LPL activity in different muscle fiber types after 12 hours of inactivity compared with low-intensity activity. LPL activity was assessed in the slow twitch red (STR) soleus muscle, the fast twitch red (FTR) vastus intermedius, the fast twitch white (FTW) rectus femoris, and the diaphragm (which is a mixed skeletal muscle with continual activity and served as a control for systemic responses). Figure adapted from reference (59).

Figure 4

Time spent in sedentary and non-sedentary activities. A) Quartiles of daily sedentary (sitting) time assessed with activPal inclinometer in addition to non-exercise behaviors (standing and incidental stepping).
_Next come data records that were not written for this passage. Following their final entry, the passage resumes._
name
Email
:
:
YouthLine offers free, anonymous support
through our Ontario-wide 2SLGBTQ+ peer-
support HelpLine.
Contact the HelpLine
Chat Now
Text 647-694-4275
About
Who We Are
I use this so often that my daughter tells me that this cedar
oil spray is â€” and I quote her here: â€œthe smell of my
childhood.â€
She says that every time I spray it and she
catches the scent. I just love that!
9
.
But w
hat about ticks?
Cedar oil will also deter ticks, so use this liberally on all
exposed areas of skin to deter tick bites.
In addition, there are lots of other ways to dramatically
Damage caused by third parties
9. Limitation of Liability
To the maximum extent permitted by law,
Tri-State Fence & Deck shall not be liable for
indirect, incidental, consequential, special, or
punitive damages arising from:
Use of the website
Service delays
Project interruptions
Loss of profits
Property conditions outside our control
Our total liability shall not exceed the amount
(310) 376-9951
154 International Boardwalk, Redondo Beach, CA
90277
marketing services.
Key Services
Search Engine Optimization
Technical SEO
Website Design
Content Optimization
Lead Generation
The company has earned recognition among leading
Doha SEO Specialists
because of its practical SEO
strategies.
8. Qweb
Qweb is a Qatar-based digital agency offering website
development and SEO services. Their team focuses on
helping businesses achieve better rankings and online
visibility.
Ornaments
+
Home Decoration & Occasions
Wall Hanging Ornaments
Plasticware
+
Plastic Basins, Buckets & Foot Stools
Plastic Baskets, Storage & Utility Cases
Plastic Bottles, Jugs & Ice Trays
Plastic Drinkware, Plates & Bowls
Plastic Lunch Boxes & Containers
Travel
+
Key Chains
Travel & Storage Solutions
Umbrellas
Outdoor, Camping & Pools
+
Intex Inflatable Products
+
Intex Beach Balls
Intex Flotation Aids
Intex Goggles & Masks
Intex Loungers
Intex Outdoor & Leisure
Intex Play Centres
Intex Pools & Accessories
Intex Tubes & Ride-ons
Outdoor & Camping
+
There was a 29 hour/week difference in the average sedentary time and total time in all physical activity between the average of the 1^st and 4^th quartiles of 92 women 40–75 yrs (Zderic, unpublished observations). Thus from a public health standpoint, there is potential for large reductions in type 2 diabetes by targeting safe and feasible strategies to move the most sedentary people into the range of the least sedentary (i.e. most time of total non-sedentary activity). Sedentary behavioral differences on par with this large magnitude of time have revealed strong associations with type 2 diabetes (and metabolic syndrome) risk (see Table 1), as well as the underlying clinical biomarkers precipitating disease (e.g. hyperinsulinemia and plasma triglycerides) in persons at high risk for diabetes or already diagnosed with disease. B) Comparison of the amount of total daily sitting, standing, and stepping in 3 groups of women with large differences in the amount of time spent exercising. Notice that exercisers were not less sedentary over the whole day, even for individuals exercising up to a duration of ~300 min/week. Values are expressed as means with SEM bars. Figure 4B adapted from reference (12).